### INSTRUCTIONS FOR THE TASK
Scan the data beneath this task and copy each line that includes "opener".
RECORDS FOR THIS TASK Start Marker
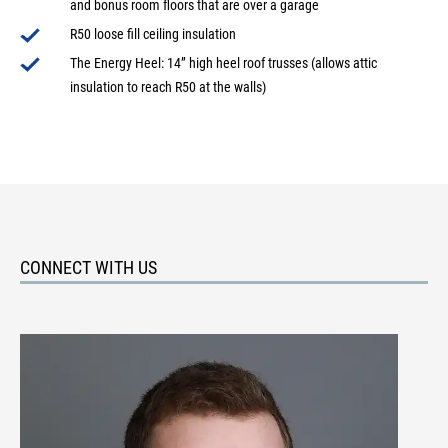
and bonus room floors that are over a garage
R50 loose fill ceiling insulation
The Energy Heel: 14” high heel roof trusses (allows attic
insulation to reach R50 at the walls)
CONNECT WITH US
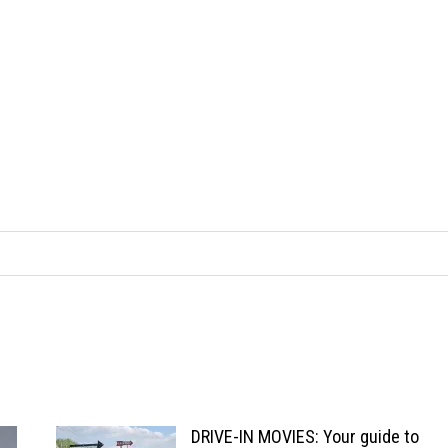
DRIVE-IN MOVIES: Your guide to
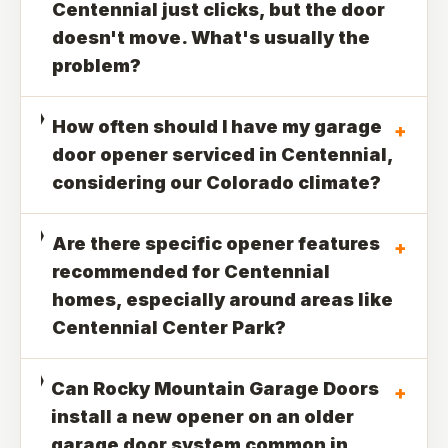
Centennial just clicks, but the door
doesn't move. What's usually the
problem?
How often should I have my garage
+
door opener serviced in Centennial,
considering our Colorado climate?
Are there specific opener features
+
recommended for Centennial
homes, especially around areas like
Centennial Center Park?
Can Rocky Mountain Garage Doors
+
install a new opener on an older
garage door system common in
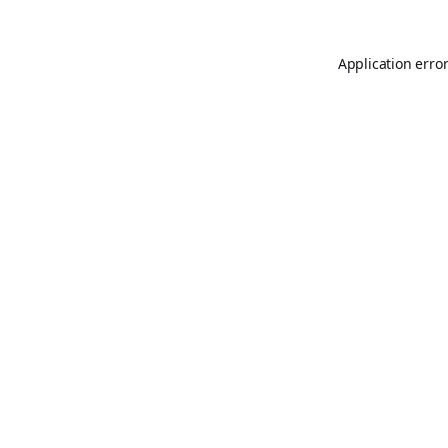
Application erro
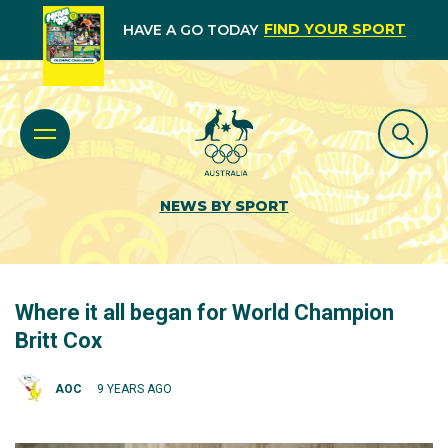
FIND YOUR SPORT
HAVE A GO TODAY
NEWS BY SPORT
Where it all began for World Champion
Britt Cox
AOC
9 YEARS AGO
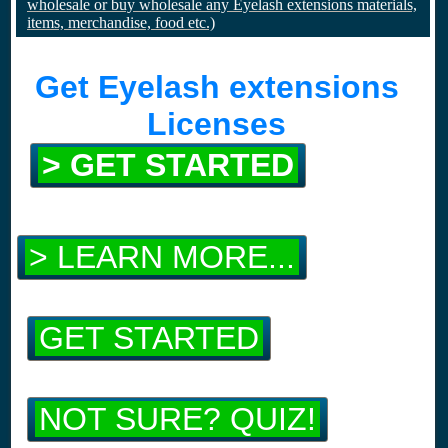
wholesale or buy wholesale any Eyelash extensions materials,
items, merchandise, food etc.)
Get Eyelash extensions
Licenses
> GET STARTED
> LEARN MORE...
GET STARTED
NOT SURE? QUIZ!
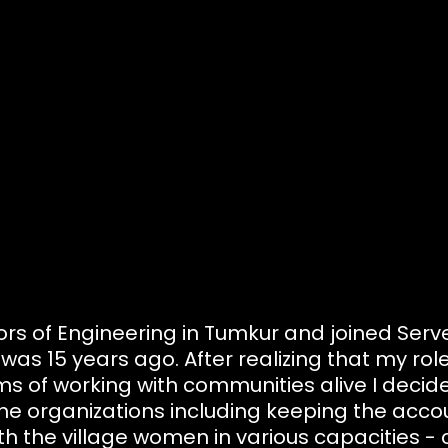
ors of Engineering in Tumkur and joined Ser
was 15 years ago. After realizing that my role 
s of working with communities alive I decide
of the organizations including keeping the acc
h the village women in various capacities - c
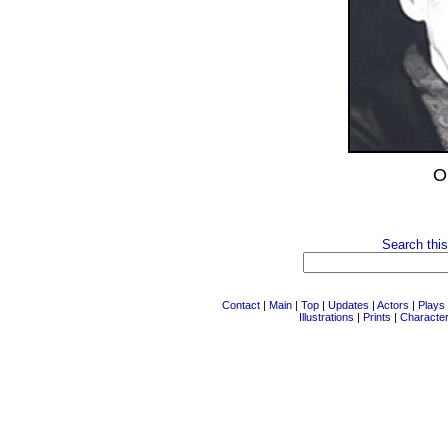
O
Search this
Contact
|
Main
|
Top
|
Updates
|
Actors
|
Plays
Illustrations
|
Prints
|
Characte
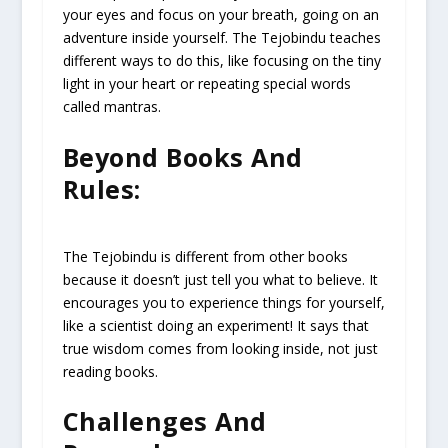
your eyes and focus on your breath, going on an
adventure inside yourself. The Tejobindu teaches
different ways to do this, like focusing on the tiny
light in your heart or repeating special words
called mantras.
Beyond Books And
Rules:
The Tejobindu is different from other books
because it doesn’t just tell you what to believe. It
encourages you to experience things for yourself,
like a scientist doing an experiment! It says that
true wisdom comes from looking inside, not just
reading books.
Challenges And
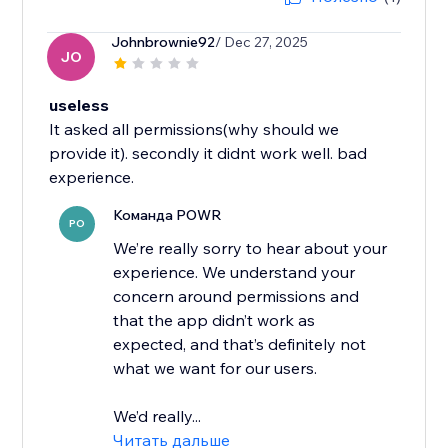
Johnbrownie92
/ Dec 27, 2025
JO
useless
It asked all permissions(why should we
provide it). secondly it didnt work well. bad
experience.
Команда POWR
PO
We’re really sorry to hear about your
experience. We understand your
concern around permissions and
that the app didn’t work as
expected, and that’s definitely not
what we want for our users.
We’d really...
Читать дальше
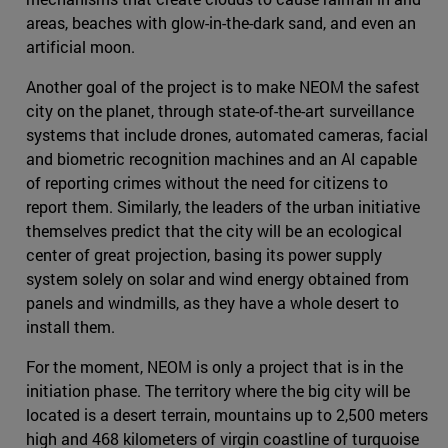
areas, beaches with glow-in-the-dark sand, and even an
artificial moon.
Another goal of the project is to make NEOM the safest
city on the planet, through state-of-the-art surveillance
systems that include drones, automated cameras, facial
and biometric recognition machines and an AI capable
of reporting crimes without the need for citizens to
report them. Similarly, the leaders of the urban initiative
themselves predict that the city will be an ecological
center of great projection, basing its power supply
system solely on solar and wind energy obtained from
panels and windmills, as they have a whole desert to
install them.
For the moment, NEOM is only a project that is in the
initiation phase. The territory where the big city will be
located is a desert terrain, mountains up to 2,500 meters
high and 468 kilometers of virgin coastline of turquoise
RECORDS FOR THIS TASK End Marker
### OUTPUT FOR THIS EXERCISE
door opener serviced in Centennial,
Are there specific opener features
install a new opener on an older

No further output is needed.